Chaos Experiment on EC2 using AWS Fault Injection Simulator (FIS)

Introduction

Chaos engineering is a discipline that focuses on improving system resilience by simulating failures in a controlled environment. AWS Fault Injection Simulator (FIS) enables engineers to run chaos experiments on AWS infrastructure, providing insights into system behavior under stress.

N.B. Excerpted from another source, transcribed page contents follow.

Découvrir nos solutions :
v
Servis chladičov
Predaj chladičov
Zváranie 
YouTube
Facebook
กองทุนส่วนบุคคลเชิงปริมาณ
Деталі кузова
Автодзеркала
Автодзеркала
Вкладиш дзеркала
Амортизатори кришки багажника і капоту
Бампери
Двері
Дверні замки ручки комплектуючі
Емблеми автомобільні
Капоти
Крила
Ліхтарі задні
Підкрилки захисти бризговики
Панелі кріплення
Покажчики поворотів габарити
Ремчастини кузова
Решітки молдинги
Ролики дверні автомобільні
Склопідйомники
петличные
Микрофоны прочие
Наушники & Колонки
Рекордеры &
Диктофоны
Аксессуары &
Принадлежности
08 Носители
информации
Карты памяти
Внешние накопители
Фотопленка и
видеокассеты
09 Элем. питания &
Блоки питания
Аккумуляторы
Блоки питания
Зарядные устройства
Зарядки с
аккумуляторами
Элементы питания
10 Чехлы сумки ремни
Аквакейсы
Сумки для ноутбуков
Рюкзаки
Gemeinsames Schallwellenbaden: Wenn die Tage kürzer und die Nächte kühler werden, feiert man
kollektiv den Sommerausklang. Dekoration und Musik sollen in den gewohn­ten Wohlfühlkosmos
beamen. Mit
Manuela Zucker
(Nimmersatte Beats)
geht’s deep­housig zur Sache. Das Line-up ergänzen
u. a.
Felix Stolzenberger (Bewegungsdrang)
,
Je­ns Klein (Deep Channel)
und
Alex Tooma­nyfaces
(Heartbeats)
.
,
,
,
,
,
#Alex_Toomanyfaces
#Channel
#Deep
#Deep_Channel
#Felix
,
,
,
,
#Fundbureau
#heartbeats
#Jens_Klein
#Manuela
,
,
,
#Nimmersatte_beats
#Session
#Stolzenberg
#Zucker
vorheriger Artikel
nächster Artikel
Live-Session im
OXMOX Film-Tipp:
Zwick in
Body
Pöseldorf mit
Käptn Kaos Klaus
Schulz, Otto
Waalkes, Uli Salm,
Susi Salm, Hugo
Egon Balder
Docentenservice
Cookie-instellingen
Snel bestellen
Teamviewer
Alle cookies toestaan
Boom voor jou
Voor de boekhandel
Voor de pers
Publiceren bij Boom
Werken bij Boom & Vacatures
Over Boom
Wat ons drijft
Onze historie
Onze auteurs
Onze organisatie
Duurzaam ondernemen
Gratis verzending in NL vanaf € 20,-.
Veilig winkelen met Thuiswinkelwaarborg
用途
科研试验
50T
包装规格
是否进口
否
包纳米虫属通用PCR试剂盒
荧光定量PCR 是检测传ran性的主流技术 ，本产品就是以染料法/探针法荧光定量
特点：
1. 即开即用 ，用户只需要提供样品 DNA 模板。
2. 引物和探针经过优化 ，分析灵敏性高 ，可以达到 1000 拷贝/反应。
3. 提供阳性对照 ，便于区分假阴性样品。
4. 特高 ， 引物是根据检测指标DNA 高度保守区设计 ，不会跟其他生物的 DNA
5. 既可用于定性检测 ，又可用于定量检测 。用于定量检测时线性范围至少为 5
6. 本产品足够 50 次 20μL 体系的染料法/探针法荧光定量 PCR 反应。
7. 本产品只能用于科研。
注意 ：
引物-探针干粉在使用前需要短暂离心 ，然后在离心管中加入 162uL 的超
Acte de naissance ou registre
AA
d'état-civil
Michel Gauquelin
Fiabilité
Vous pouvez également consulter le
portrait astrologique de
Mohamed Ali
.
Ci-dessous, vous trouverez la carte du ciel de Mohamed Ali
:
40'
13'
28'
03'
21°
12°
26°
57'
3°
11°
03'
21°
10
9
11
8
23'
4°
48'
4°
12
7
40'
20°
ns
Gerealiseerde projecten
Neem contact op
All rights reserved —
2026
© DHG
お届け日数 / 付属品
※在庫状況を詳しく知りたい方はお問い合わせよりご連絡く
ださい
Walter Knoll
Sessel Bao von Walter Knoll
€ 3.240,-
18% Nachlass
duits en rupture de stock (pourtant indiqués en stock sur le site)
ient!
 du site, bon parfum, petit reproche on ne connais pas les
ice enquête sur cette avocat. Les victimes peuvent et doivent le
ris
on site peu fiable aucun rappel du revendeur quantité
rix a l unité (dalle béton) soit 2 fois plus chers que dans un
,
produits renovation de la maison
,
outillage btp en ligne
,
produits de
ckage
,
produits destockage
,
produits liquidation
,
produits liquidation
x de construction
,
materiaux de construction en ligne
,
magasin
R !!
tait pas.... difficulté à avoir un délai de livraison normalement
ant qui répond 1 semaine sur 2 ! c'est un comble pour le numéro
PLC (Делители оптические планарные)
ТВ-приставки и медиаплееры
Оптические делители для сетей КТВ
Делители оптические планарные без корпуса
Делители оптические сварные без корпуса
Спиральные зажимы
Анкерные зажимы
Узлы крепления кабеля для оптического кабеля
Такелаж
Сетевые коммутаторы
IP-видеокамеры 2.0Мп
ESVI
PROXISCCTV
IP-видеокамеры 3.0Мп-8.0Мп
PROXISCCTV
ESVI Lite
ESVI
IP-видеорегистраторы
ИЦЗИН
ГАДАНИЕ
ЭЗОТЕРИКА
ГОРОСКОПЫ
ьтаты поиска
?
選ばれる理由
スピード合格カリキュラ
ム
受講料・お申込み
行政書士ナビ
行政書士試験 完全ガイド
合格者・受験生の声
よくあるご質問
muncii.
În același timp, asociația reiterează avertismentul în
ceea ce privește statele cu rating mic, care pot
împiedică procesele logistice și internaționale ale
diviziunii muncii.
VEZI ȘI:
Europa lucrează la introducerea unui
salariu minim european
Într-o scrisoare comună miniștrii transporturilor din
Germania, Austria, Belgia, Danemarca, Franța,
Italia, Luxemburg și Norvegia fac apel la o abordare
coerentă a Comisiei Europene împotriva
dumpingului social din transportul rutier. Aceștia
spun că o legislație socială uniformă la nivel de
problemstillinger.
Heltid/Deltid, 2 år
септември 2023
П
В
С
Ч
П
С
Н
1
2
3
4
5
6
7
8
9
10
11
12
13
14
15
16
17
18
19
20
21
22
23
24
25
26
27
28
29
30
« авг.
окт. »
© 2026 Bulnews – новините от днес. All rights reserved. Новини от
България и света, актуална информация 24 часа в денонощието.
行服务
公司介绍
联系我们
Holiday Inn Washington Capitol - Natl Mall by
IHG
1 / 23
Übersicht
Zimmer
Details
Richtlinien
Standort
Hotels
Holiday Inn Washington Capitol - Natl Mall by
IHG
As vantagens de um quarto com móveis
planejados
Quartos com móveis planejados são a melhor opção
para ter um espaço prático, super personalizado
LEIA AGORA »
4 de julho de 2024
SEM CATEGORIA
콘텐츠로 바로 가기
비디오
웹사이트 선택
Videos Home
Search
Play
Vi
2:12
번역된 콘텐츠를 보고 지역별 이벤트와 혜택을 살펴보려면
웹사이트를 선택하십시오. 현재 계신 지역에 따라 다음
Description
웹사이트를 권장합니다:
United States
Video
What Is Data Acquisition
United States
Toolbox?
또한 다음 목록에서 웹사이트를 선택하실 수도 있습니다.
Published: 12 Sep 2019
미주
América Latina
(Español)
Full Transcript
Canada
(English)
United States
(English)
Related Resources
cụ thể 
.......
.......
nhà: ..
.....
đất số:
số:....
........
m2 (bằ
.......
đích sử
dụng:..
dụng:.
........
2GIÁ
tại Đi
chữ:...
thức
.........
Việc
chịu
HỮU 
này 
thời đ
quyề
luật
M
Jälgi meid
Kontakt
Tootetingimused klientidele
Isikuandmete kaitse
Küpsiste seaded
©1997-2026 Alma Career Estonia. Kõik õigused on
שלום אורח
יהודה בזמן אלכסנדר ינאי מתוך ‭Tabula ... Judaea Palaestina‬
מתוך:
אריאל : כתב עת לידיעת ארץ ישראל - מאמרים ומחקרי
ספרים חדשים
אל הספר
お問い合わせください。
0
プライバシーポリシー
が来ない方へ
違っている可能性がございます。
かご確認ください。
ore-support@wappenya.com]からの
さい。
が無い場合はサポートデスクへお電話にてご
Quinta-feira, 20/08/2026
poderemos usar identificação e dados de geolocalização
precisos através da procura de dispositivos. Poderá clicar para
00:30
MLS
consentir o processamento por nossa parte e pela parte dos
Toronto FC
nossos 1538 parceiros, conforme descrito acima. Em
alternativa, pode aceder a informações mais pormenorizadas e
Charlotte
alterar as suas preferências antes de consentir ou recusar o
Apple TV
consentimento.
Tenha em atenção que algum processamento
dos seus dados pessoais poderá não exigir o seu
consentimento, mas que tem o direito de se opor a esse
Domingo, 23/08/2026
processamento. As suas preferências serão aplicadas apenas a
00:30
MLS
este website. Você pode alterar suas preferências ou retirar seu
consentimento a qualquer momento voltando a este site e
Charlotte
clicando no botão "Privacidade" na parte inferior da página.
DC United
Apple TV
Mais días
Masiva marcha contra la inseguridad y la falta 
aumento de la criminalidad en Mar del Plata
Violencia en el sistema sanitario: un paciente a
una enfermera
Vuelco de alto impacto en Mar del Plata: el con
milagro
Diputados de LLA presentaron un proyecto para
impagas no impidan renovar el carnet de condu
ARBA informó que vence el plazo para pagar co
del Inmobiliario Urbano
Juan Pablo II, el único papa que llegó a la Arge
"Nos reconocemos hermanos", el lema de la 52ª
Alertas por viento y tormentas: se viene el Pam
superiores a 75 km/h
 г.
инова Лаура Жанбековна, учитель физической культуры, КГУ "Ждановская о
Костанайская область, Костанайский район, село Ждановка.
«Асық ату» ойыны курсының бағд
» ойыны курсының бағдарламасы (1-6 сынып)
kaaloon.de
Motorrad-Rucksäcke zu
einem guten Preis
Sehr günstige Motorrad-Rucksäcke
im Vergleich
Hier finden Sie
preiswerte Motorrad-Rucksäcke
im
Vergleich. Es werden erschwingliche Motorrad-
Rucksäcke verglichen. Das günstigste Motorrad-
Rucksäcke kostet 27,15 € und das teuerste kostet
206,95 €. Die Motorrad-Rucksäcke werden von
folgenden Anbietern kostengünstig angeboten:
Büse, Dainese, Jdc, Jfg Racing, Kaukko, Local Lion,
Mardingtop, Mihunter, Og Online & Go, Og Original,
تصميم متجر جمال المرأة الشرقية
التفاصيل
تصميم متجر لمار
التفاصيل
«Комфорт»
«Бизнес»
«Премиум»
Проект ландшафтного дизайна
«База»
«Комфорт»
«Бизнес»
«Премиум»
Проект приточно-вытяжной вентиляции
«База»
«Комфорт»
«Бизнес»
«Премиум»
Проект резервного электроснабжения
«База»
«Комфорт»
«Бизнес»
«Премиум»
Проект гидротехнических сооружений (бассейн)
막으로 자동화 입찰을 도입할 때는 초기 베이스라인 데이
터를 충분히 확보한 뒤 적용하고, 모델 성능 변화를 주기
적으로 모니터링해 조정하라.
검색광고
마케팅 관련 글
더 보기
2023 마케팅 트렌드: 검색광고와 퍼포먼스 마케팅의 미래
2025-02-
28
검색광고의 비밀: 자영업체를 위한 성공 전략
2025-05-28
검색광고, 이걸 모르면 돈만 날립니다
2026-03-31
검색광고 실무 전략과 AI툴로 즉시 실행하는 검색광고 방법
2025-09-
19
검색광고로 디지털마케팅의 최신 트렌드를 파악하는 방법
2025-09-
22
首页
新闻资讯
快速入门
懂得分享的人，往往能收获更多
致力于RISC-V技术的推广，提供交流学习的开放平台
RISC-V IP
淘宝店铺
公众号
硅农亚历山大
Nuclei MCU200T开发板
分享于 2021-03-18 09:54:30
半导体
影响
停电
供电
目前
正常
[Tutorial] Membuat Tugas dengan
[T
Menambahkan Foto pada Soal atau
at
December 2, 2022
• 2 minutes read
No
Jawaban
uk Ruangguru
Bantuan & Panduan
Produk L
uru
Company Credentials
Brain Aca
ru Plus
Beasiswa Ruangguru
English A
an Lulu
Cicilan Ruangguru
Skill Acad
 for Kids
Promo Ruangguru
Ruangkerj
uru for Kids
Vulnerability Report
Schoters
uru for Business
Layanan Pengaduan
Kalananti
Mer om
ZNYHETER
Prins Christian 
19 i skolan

In this blog, we will perform a chaos experiment on an autoscaling group of two EC2 instances hosting a web server. The experiment involves inducing CPU stress on one of the instances to evaluate its impact on the user experience and latency.

Experiment Setup

Architecture

Web Server: Hosted on two EC2 instances as part of an Auto Scaling Group.
Load Balancer: Distributes traffic evenly between instances to ensure high availability.
Monitoring: Bash script to measure and log website latency during the experiment.

Chaos Experiment Steps

Environment Preparation:
- Ensure the web server is running and accessible via the load balancer.
- Verify the Auto Scaling Group is set up with two instances.
- Deploy a monitoring script on a client machine to track latency.
Inject Fault:
- Use AWS FIS to induce CPU stress on one EC2 instance.
- Configure an FIS template to execute the CPU stress action for a specific duration.
Monitor System:
- Measure website accessibility and latency during the experiment.
- Observe Auto Scaling Group behavior (e.g., scaling or instance replacement).

Expectation

User Experience: The website should remain accessible with minimal disruption.
Latency: A slight increase in latency might be observed during the experiment due to load redistribution.
Resilience: The Auto Scaling Group should ensure that the workload is balanced, potentially launching a new instance if the stressed instance becomes unresponsive.

Performing the Experiment

Create an experiment template. Go to AWS FIS service in the AWS console.

Click on Create experiment template.

Under Specify template details, add a description and name. Choose the account you want to target, and click Next.

Now you need to add an Action. Give a name that reflects what you are supposed to do. For example, cpu-stress. In Action type, search aws:ssm:send-command/AWSFIS-Run-CPU-Stress.

Under Action Parameters, type the Document ARN as arn:aws:ssm:us-east-1::document/AWSFIS-Run-CPU-Stress and Document Parameters as {“DurationSeconds”:”120”}. Set the duration time as 15minutes and click Save.

Now we need to add a target. Provide a name for the target. Choose any of the instance Id that is running your application. This instance will be the target and FIS will perform CPU stress on this instance.

Click on Save. Review everything and click on Create template.

To check the latency during this experiment, we will run a script that will highlight the latency of accessing the website to detect if there is any sort of drop. You can monitor the lag using this script at certain time intervals:

start_time=$(date +%s)
duration=$((15 * 60))  # 15 minutes in seconds

while true; do
    current_time=$(date +%s)
    elapsed_time=$((current_time - start_time))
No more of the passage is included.